No, Google Did Not Just Buy $400m Worth Of Public Wi-Fi Hotspots

Never content to be just the go-to search engine, Google has been barking up some interesting trees recently. Now, according to some sources, Google has gobbled up ICOA for $US400 million, and the thousands of Wi-Fi hotspots that come with it. Google says it's not true.

Hotspot provider IOCA is no small fry; it owns Wi-Fi networks across 40 states and is partnered with names like iPass, Boingo Wireless and BroadSky Networks. IOCA specialises in high-traffic areas like airports and restaurants, so an acquisition like this would give Google a pretty wide network of Wi-Fi hotspots without any of the trouble of building one.

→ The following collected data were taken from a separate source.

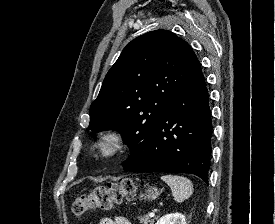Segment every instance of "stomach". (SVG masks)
Returning <instances> with one entry per match:
<instances>
[{
	"label": "stomach",
	"mask_w": 275,
	"mask_h": 224,
	"mask_svg": "<svg viewBox=\"0 0 275 224\" xmlns=\"http://www.w3.org/2000/svg\"><path fill=\"white\" fill-rule=\"evenodd\" d=\"M160 195V191L156 187H149L144 194L140 195V199L152 201Z\"/></svg>",
	"instance_id": "1"
}]
</instances>
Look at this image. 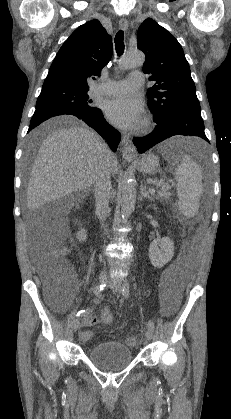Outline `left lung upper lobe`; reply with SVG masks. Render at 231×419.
Here are the masks:
<instances>
[{"label":"left lung upper lobe","mask_w":231,"mask_h":419,"mask_svg":"<svg viewBox=\"0 0 231 419\" xmlns=\"http://www.w3.org/2000/svg\"><path fill=\"white\" fill-rule=\"evenodd\" d=\"M138 48L146 56L143 72L156 82L147 91L154 116L165 118L184 110H200L190 67L177 39L147 18L138 29Z\"/></svg>","instance_id":"5c2ea615"}]
</instances>
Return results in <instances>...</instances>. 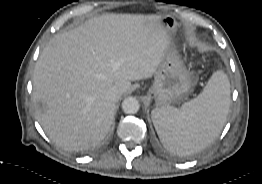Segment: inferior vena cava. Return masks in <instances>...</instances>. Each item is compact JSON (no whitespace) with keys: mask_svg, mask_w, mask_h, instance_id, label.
Masks as SVG:
<instances>
[{"mask_svg":"<svg viewBox=\"0 0 262 184\" xmlns=\"http://www.w3.org/2000/svg\"><path fill=\"white\" fill-rule=\"evenodd\" d=\"M107 99L111 101H117L119 99V91L115 87H111L106 92Z\"/></svg>","mask_w":262,"mask_h":184,"instance_id":"inferior-vena-cava-1","label":"inferior vena cava"}]
</instances>
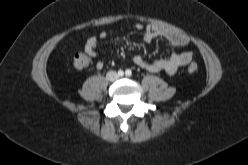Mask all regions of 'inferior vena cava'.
<instances>
[{
  "label": "inferior vena cava",
  "instance_id": "inferior-vena-cava-1",
  "mask_svg": "<svg viewBox=\"0 0 248 165\" xmlns=\"http://www.w3.org/2000/svg\"><path fill=\"white\" fill-rule=\"evenodd\" d=\"M107 78L109 79V80H111V81H114V80H116L117 78H118V75H117V73L116 72H108L107 73Z\"/></svg>",
  "mask_w": 248,
  "mask_h": 165
}]
</instances>
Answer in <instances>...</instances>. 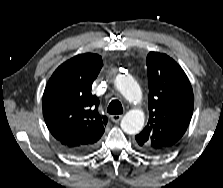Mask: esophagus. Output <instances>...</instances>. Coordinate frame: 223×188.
<instances>
[{
  "label": "esophagus",
  "mask_w": 223,
  "mask_h": 188,
  "mask_svg": "<svg viewBox=\"0 0 223 188\" xmlns=\"http://www.w3.org/2000/svg\"><path fill=\"white\" fill-rule=\"evenodd\" d=\"M123 115H112L111 120L115 123L119 122L122 119Z\"/></svg>",
  "instance_id": "esophagus-1"
}]
</instances>
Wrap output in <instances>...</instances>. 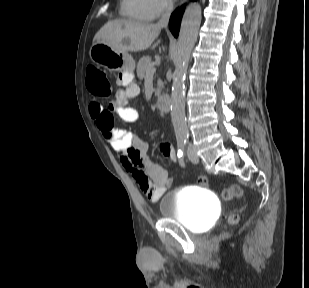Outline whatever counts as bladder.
Returning <instances> with one entry per match:
<instances>
[{"label": "bladder", "instance_id": "1", "mask_svg": "<svg viewBox=\"0 0 309 288\" xmlns=\"http://www.w3.org/2000/svg\"><path fill=\"white\" fill-rule=\"evenodd\" d=\"M162 219H177L192 231H204L216 220L218 202L204 187L187 186L165 192L159 199Z\"/></svg>", "mask_w": 309, "mask_h": 288}]
</instances>
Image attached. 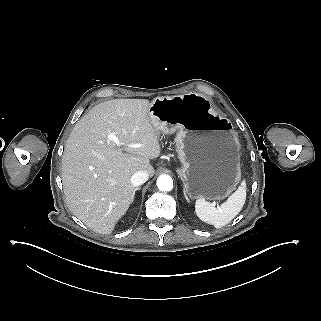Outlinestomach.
I'll list each match as a JSON object with an SVG mask.
<instances>
[{"label":"stomach","instance_id":"1","mask_svg":"<svg viewBox=\"0 0 321 321\" xmlns=\"http://www.w3.org/2000/svg\"><path fill=\"white\" fill-rule=\"evenodd\" d=\"M149 114L158 135L174 134L176 170L190 199L221 201L241 181V146L233 122L210 109L199 93L157 96Z\"/></svg>","mask_w":321,"mask_h":321}]
</instances>
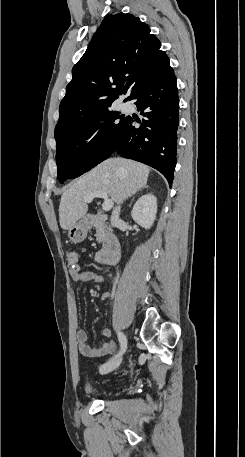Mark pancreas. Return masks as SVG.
I'll return each mask as SVG.
<instances>
[{"label":"pancreas","instance_id":"pancreas-1","mask_svg":"<svg viewBox=\"0 0 245 457\" xmlns=\"http://www.w3.org/2000/svg\"><path fill=\"white\" fill-rule=\"evenodd\" d=\"M95 229H96V241L97 243H104L105 241V235H106V229L103 224V222H95L94 224Z\"/></svg>","mask_w":245,"mask_h":457}]
</instances>
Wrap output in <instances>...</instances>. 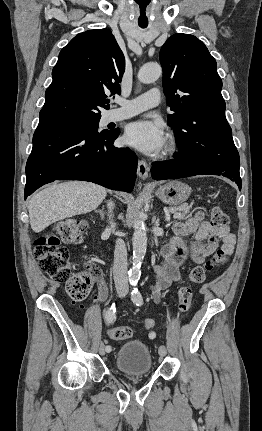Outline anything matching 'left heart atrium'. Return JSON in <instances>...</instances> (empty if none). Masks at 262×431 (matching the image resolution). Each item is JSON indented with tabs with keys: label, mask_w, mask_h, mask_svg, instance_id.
Masks as SVG:
<instances>
[{
	"label": "left heart atrium",
	"mask_w": 262,
	"mask_h": 431,
	"mask_svg": "<svg viewBox=\"0 0 262 431\" xmlns=\"http://www.w3.org/2000/svg\"><path fill=\"white\" fill-rule=\"evenodd\" d=\"M124 142L144 154L155 155L165 147L166 134L159 123L141 119L127 126Z\"/></svg>",
	"instance_id": "39dd6f15"
}]
</instances>
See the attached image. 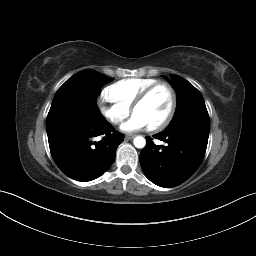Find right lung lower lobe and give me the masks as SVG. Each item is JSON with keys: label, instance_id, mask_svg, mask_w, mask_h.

AllThingsD is saying Google sources are denying claims of an acquisition. Our sources have confirmed that Google has not acquired ICOA for any amount of money. At least not yet. ICOA has also gone on record calling claims of acquisition false. CEO George Strouthopoulos told the Wall Street Journal that ICOA "never had any discussions with any potential acquirers" and is going to report the false release to the proper authorities.

So why drop a cool $US400 million on Wi-Fi hot spots? There could be any number of secret Googly reasons, but probably for data. Google's new augmented reality game is a great way to collect footpath data from mobile gamers, and having access to mobile hotspots will give Google access to the kind of data it needs to help develop and sell mobile ads.